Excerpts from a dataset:
☆ ☆ ☆ ☆ ☆ ☆ ☆
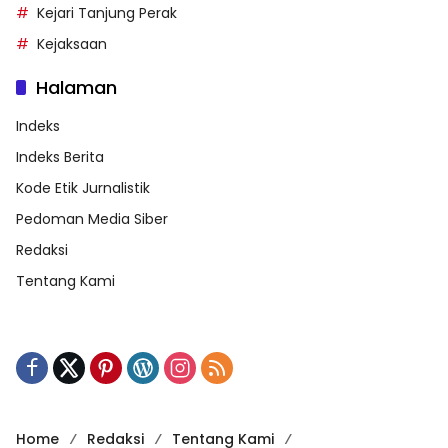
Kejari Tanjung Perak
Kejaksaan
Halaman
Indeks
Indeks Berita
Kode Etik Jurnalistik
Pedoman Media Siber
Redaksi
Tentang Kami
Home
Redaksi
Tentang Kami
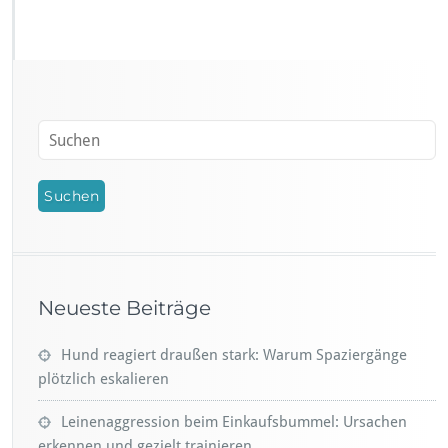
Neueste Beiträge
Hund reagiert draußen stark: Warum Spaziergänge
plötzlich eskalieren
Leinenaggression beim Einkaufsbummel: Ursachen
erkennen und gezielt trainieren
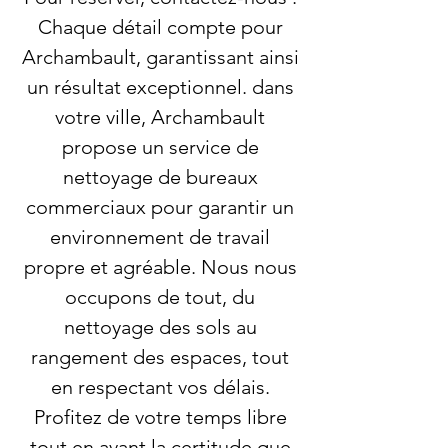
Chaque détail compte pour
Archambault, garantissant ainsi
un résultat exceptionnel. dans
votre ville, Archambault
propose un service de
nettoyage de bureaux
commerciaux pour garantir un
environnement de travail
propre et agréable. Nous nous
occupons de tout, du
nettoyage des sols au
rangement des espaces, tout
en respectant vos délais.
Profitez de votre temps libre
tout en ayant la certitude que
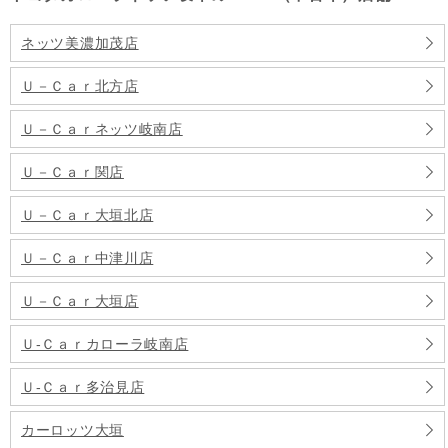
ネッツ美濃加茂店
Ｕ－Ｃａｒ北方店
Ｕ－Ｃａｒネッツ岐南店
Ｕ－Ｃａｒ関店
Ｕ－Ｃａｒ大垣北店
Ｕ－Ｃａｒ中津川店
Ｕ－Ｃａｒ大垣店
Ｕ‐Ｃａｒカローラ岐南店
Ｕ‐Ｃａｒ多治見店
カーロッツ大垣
☆ ☆ ☆ ☆ ☆ ☆ ☆
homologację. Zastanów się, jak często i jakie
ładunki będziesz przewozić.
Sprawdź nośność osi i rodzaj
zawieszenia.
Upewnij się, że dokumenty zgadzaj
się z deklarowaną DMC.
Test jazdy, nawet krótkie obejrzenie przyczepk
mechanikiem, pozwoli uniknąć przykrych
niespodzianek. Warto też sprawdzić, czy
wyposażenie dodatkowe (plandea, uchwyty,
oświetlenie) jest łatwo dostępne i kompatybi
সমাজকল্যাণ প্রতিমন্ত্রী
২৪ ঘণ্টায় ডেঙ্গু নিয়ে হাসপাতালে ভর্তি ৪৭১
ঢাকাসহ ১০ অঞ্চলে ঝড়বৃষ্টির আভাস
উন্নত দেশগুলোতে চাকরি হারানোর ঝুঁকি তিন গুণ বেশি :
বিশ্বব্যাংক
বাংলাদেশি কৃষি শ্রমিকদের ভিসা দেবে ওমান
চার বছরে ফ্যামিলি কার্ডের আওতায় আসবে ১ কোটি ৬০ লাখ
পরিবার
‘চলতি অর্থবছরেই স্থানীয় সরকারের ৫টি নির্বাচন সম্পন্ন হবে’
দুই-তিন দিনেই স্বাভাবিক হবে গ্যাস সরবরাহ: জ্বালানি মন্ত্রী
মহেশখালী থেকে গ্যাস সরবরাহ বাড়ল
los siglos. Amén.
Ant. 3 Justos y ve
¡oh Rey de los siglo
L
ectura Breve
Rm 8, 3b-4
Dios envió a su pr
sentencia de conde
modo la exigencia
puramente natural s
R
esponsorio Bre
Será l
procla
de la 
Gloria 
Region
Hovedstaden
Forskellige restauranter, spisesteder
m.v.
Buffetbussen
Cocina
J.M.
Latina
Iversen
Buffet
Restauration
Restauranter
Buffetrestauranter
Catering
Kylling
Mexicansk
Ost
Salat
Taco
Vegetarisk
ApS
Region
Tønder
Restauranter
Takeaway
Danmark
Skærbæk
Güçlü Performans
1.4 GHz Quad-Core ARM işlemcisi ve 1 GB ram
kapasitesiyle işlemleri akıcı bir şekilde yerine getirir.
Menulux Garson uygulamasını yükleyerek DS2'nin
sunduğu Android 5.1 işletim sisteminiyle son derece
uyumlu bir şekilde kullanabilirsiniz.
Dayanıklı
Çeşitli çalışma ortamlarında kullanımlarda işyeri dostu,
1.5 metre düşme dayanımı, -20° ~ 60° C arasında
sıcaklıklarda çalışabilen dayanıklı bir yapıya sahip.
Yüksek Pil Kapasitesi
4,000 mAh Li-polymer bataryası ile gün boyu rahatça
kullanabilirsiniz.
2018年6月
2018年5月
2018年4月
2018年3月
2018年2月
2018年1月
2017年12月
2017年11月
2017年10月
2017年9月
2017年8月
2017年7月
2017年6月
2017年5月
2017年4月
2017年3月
☆ ☆ ☆ ☆ ☆ ☆ ☆
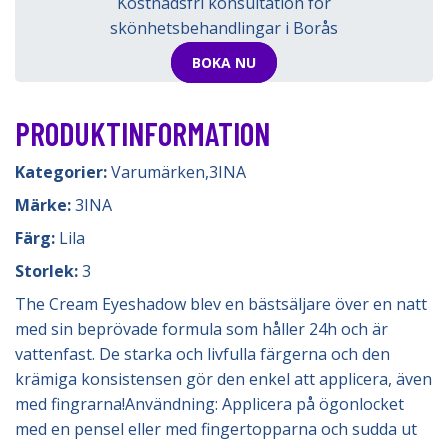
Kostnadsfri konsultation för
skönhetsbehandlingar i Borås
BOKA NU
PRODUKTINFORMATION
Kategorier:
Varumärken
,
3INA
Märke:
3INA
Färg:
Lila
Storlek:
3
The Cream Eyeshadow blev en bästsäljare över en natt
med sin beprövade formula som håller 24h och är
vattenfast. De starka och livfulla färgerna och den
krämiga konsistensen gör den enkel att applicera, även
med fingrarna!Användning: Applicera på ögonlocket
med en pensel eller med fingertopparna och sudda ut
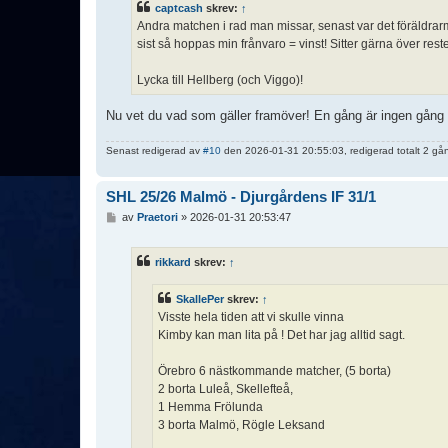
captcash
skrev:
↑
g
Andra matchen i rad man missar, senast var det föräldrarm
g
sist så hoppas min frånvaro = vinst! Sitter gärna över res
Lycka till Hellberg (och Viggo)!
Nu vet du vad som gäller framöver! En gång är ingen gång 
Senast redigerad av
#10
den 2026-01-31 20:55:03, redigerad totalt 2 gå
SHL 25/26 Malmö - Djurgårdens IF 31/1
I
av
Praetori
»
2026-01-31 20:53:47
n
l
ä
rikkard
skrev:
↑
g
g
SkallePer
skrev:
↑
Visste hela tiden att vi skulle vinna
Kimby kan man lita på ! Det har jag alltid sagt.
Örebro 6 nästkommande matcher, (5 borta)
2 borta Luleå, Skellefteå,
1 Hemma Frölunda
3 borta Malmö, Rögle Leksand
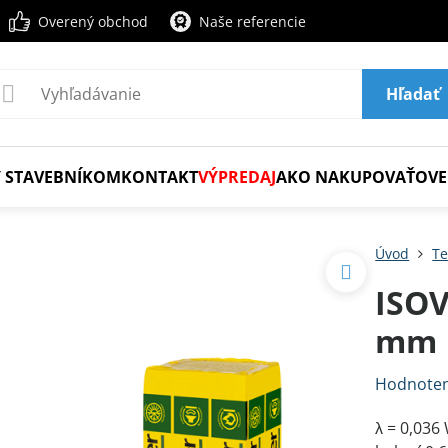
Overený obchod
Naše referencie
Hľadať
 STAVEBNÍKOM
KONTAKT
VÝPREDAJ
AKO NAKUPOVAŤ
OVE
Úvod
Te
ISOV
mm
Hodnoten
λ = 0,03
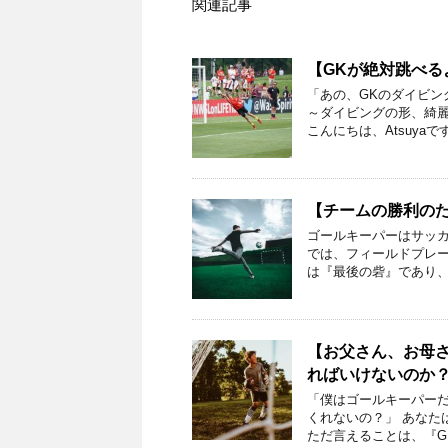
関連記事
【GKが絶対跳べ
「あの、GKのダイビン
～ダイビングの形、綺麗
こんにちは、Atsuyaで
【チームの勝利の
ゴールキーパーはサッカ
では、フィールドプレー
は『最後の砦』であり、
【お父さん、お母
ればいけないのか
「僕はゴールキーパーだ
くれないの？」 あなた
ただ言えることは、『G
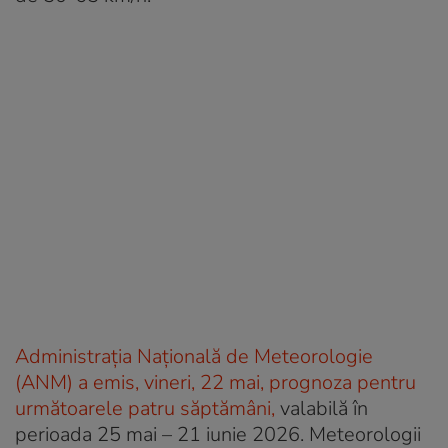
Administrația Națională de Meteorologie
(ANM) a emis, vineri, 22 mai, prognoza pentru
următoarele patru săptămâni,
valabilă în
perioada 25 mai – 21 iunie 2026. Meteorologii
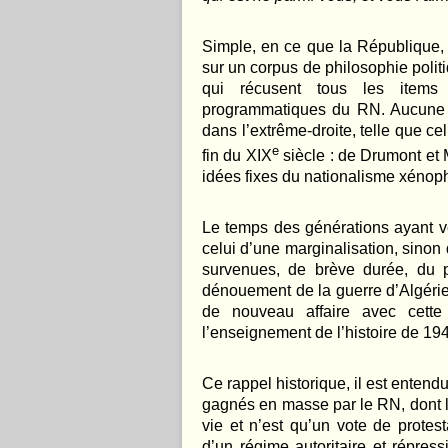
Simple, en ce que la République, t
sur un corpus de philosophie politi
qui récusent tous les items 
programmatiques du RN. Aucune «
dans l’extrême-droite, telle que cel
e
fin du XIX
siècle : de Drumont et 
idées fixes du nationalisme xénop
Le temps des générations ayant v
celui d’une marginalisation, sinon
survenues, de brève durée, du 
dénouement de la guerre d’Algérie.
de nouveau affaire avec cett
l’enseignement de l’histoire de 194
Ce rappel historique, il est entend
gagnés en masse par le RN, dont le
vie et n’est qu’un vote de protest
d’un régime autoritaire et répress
☆ ☆ ☆ ☆ ☆ ☆ ☆
**What this task involves**
From the line holding "Hovedstaden" to the line holding "kapasitesiyle işlemleri akıcı", inclusive, restate each line above exactly as written.

**Exercise answer**
Hovedstaden
Forskellige restauranter, spisesteder
m.v.
Buffetbussen
Cocina
J.M.
Latina
Iversen
Buffet
Restauration
Restauranter
Buffetrestauranter
Catering
Kylling
Mexicansk
Ost
Salat
Taco
Vegetarisk
ApS
Region
Tønder
Restauranter
Takeaway
Danmark
Skærbæk
Güçlü Performans
1.4 GHz Quad-Core ARM işlemcisi ve 1 GB ram
kapasitesiyle işlemleri akıcı bir şekilde yerine getirir.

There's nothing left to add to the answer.